PML 
          (Psychogeographical Markup Langauge)
          Wilfried Hou Je Bek 
        After 
          laying dormant within obscurantist circles for the last few decades, 
          psychogeography, that joyful combination of peripatetic hedonism & 
          cartographic sadism, is again a living practise. This revival takes 
          place alongside recent developments in fields as diverse as outdoor 
          gaming, location based services & graffiti. All these practises 
          reflect the need for new ways of using, experiencing & understanding 
          the ever changing city. 
        One 
          important direction modern psychogeography is taking is the development 
          of systems that can display the psychogeographical landscape of a city 
          without having the need to describe the shape of the city that caused 
          the psychogeography. Or in other words: instead of talking about the 
          anatomy of individual cities it wants to extract data from the city 
          as a persistent body of continuing processes: doing psychogeography 
          thus becomes the possibility to, metaphorically speaking, measure the 
          heartbeat & blood pressure of a city. Of course in the human body 
          blood pressures are different for everybody, but for all humans apply 
          the same boundaries of what is considered healthy. It would be interesting 
          to see if it’s possible to determine the ideal conditions that support 
          a healthy urban system. Jane Jacobs already postulated this kind of 
          research in the sixties.
        PML 
          (Psychogeographical Markup Language) is a notation system meant to do 
          all of the above. It’s not at all finished at present, but what follows 
          is a rough sketch of how it is being envisaged.
        PML 
          starts with a list of recommended markups that identify beyond doubt 
          a certain experience-based quality of urban space. These markups are 
          not placed in a fixed dropdown menu that floats around in the corner 
          of your mind’s eye while wandering about, they are recommendations only. 

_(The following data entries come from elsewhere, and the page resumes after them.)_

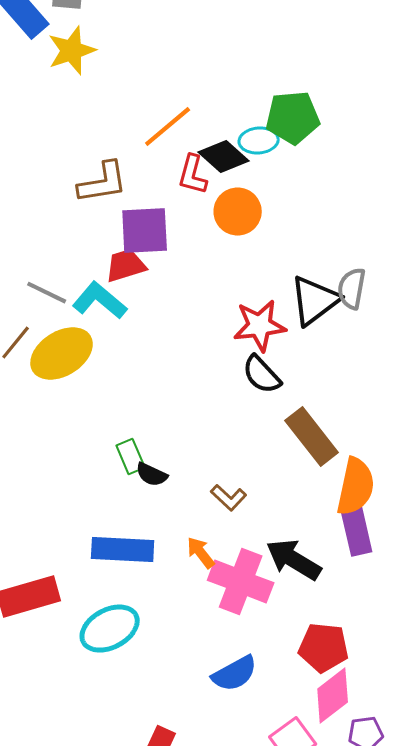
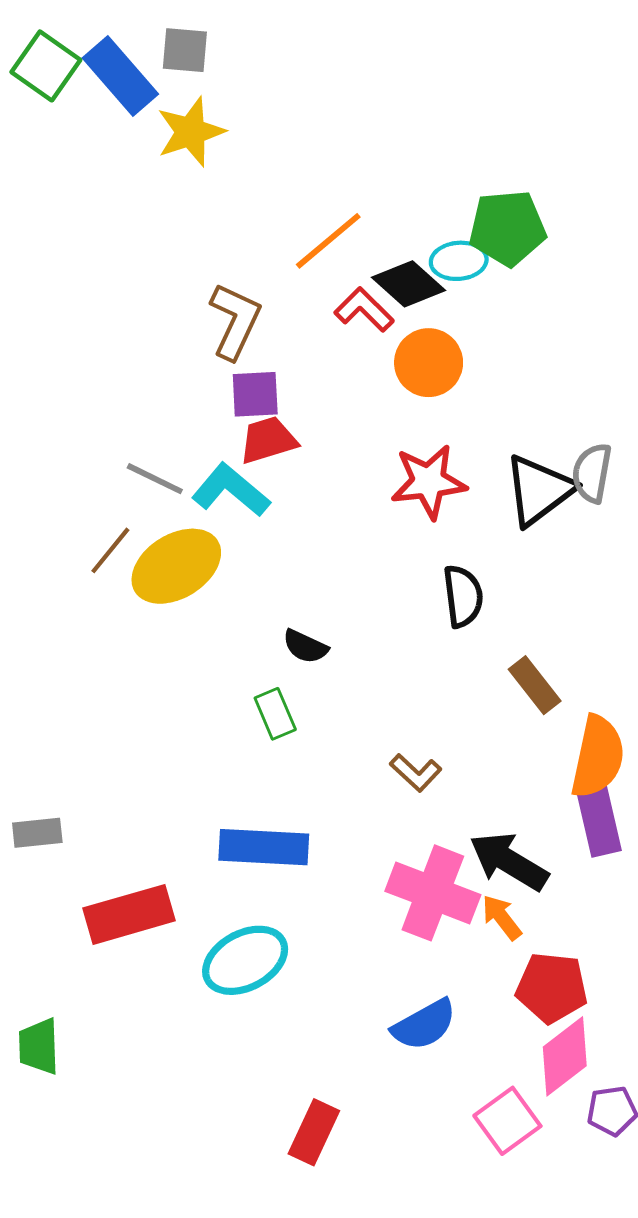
red L-shape: (193, 175) -> (364, 310), turned 120
brown L-shape: (103, 183) -> (235, 321), turned -56
purple square: (145, 231) -> (255, 394), moved, size x0.7
red star: (260, 326) -> (429, 482), moved
black semicircle: (262, 375) -> (463, 596), turned -144
brown rectangle: (312, 437) -> (535, 685), size x0.7
black semicircle: (152, 475) -> (305, 646), moved
orange arrow: (201, 553) -> (502, 917), moved

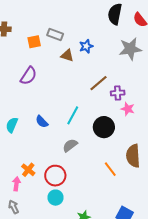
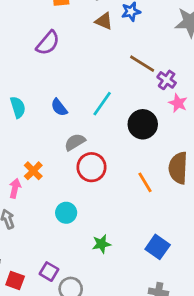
brown line: (99, 83) -> (142, 64), turned 66
purple cross: (118, 93) -> (167, 80), turned 32
cyan semicircle: (12, 125) -> (18, 107), turned 133
gray semicircle: (70, 145) -> (75, 142), moved
red circle: (55, 176) -> (91, 167), moved

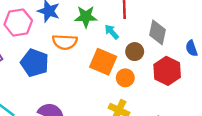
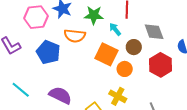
gray diamond: (158, 32) -> (154, 32), turned -35

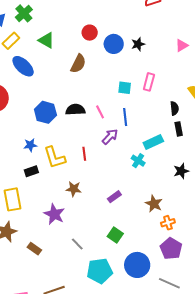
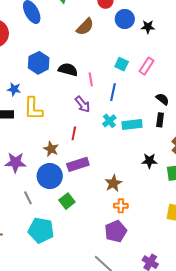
black semicircle: (174, 108) -> (162, 99), turned -64
purple arrow: (110, 137) -> (83, 104), moved, turned 78
red line: (84, 154) -> (74, 133), moved
cyan cross: (138, 161) -> (109, 121), moved
brown star: (74, 189) -> (51, 149), moved
purple rectangle: (114, 197) -> (78, 164), size x1.5
purple star: (54, 214) -> (15, 162), turned 30
blue circle: (137, 265) -> (50, 176), moved

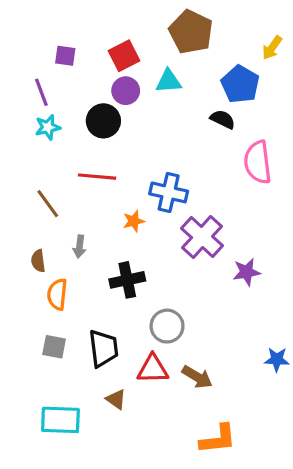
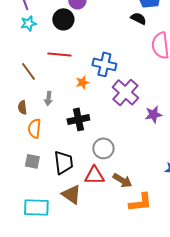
brown triangle: (116, 399) -> (71, 194), size x1.5
orange L-shape: (218, 439) -> (140, 202), moved

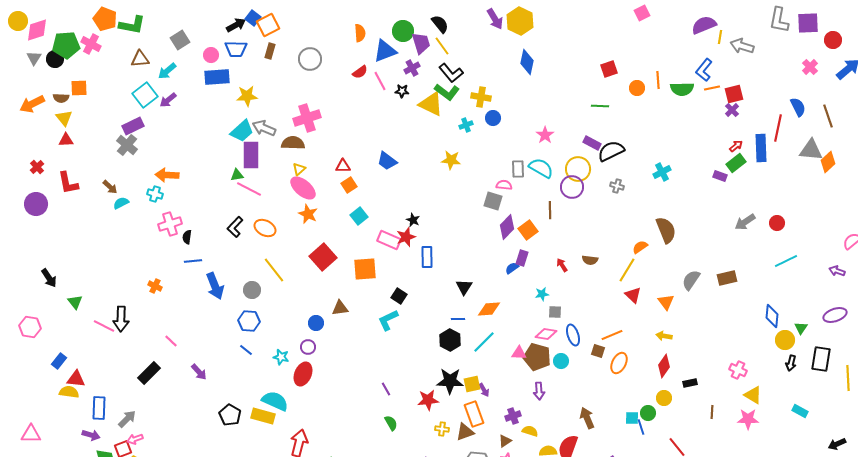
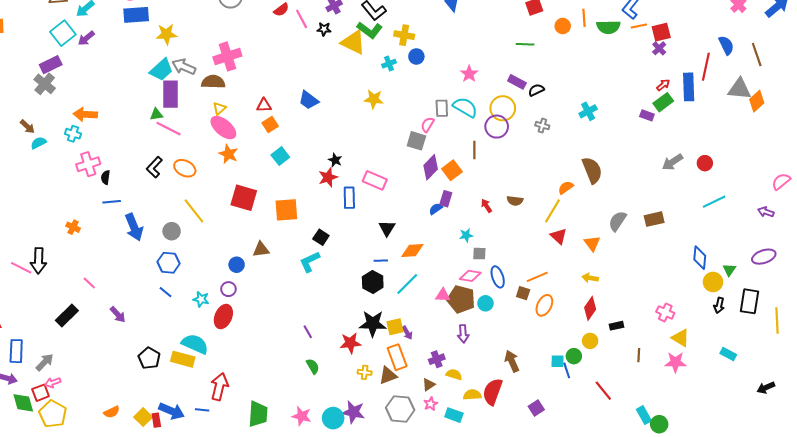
black semicircle: (611, 151) -> (536, 90), size x0.6
pink semicircle: (504, 185) -> (428, 125), turned -63
pink rectangle: (389, 240) -> (375, 180), moved
red square: (323, 257) -> (244, 198), turned -32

          Current tags include: “stim”, “dross”, “horror”, “terror”, “open”, “closed”, 
          most of them taken from acknowledged writers in urban theory (Jacobs, 
          Lerup, Lynch, Radcliffe). 
        Once 
          a small set of markups is selected, psychogeographers start swarming 
          through the area; they are not trying to find the experiences that come 
          with the tags. They only mark them when they really feel the markup 
          is a valid tag equivalent to their experience. After a certain time 
          everybody comes back together. The various lists of markups can than 
          be layered on top of each other, usually with the name of the street 
          as the binding element. In this way PML tries to distill an objective 
          psychogeographical image of a territory by clustering many small subjective 
          observations into one file. In this way the particular, the freak-incident, 
          is cancelled out from the average.
          
          Once a PML dataset for an area has been compiled it can be used in several 
          ways. The results can be translated into a psychogeogram: a diagrammatic 
          representation of psychogeographically experienced space. Or in medical 
          terms: a psychogeogram is a cardiogram of the territory. 
        The 
          resulting data can be shared on the internet, preferably in a format 
          that complies to the standards used in the development of the ‘free 
          information network’, more commonly known as the semantic web. This 
          has several benefits, once your data is ready for the semantic web you 
          can also combine it with other data about the same area as your PML 
          data is about, in this way adding more knowledge to your psychogeogram. 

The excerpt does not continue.